By Jenna Lebel And the Oscar goes to…

I can’t even put in to words how excited I am for this weekend’s 84th Annual Academy Awards. A self-proclaimed Oscar buff, I make it a point to watch every film nominated in the major categories. This year’s top films, though admittedly not the best batch in Oscar history, provided us with love, drama, humility, lessons in history, escapism and conflict. In addition to captivating audiences for roughly two hours, these best picture films brought us much more. They brought us a lot of lessons, specifically for marketers. Here are those lessons from some of the year’s Oscar nominees. 

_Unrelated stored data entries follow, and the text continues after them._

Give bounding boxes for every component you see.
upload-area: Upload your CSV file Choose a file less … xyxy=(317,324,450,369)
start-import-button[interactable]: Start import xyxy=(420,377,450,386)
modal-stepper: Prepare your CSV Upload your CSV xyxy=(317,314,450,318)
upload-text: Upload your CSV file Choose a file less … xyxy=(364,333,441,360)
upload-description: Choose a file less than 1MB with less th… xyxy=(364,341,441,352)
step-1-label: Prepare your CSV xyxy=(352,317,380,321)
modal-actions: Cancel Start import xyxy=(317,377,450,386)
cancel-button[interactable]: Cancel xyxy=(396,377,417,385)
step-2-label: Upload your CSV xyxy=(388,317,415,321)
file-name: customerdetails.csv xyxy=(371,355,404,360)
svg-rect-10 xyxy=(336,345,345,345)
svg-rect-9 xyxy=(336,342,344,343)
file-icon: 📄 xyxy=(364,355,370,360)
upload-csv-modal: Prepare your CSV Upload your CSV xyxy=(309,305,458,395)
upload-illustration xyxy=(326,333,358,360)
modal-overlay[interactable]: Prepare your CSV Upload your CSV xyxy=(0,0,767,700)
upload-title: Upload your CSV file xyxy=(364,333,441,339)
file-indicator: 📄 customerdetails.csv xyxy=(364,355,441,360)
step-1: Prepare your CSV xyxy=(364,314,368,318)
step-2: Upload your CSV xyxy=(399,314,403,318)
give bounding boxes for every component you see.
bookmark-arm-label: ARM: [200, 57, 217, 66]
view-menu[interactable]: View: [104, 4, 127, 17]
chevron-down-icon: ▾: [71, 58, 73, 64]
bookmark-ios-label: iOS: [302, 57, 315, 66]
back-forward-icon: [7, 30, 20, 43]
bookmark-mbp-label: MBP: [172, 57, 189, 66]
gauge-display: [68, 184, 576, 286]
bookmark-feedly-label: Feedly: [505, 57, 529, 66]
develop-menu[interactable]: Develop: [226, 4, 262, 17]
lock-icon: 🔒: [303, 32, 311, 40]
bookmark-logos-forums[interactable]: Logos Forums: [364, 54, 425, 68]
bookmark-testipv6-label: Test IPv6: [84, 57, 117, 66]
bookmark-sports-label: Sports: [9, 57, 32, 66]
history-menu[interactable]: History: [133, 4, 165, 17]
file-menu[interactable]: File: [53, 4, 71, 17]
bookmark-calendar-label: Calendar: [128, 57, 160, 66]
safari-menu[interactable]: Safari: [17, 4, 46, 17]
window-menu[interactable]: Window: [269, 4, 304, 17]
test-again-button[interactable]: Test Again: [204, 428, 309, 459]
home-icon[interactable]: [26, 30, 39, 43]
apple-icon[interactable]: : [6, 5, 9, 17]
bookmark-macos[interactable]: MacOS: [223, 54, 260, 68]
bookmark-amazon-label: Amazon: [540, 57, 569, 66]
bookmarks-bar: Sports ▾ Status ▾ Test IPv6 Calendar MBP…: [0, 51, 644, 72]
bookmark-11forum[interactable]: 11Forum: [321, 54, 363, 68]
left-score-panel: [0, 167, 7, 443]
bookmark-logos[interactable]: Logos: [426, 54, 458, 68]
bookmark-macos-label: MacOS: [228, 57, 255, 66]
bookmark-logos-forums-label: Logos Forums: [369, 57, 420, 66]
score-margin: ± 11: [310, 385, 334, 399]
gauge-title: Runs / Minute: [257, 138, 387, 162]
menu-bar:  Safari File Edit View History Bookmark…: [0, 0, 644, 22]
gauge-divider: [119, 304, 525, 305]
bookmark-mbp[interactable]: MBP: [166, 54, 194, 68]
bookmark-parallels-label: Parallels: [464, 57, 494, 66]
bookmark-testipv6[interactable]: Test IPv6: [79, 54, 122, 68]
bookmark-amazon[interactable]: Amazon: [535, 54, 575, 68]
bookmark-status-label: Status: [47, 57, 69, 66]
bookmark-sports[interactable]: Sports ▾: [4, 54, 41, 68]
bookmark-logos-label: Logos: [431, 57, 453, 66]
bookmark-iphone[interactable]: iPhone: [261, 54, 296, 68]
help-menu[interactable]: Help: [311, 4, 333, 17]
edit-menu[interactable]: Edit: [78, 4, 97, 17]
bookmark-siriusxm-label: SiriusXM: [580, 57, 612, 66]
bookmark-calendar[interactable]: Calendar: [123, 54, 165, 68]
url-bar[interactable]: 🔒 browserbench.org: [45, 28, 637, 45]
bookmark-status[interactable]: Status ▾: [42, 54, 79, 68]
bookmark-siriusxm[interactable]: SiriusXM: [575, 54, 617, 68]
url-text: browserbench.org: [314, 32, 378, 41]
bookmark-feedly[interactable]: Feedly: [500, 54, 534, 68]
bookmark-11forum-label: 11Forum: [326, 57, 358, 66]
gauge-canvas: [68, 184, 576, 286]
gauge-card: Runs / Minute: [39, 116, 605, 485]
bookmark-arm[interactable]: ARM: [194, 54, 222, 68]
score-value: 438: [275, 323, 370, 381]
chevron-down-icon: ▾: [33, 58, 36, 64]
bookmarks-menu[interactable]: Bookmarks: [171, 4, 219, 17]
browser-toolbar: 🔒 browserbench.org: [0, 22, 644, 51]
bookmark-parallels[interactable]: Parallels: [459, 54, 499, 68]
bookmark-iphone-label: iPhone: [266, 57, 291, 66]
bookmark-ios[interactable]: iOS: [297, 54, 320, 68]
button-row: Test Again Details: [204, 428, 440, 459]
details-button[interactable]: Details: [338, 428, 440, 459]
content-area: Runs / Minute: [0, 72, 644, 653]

The Artist Summary: As the silent film age draws to a close, popular screen star George Valentin and rising star Peppy Miller find their careers and their relationship jeopardized by the coming of talking pictures.  Valentin resists the transition to sound, while young Peppy Miller embraces the transformation to the modern age that is leaving Valentin behind. Lesson: It is important to welcome and embrace change, especially in technology, otherwise your business and your offerings may become outdated and ultimately outdone by competitors. Keep an open mind and don’t fear novelty.

The Descendants Summary: Based on the novel by Kaui Hart Hemmings, this film highlights the complexities of life, death and family relations through the story of Matt King who is quickly forced to play the primary caregiver role to his two daughters when he is wife Elizabeth is left comatose after a boating accident. The film follows Matt’s trials and tribulations as he learns some truth about his daughters and wife and battles a tough financial decision that may alienate him from his extended family. Lesson: There are a few lessons to be learned here that may not immediately jump out at you. First, sometimes we mess up, as humans and as brands. And that’s ok. Admitting mistakes is important and sometimes the best way to exude strength is to admit your weaknesses. Another lesson learned here is that there is no possible way for us to know everything about the people around us. For brands, this means that no amount of money put into consumer research and customer profiling will tell you everything you need to know about your customers.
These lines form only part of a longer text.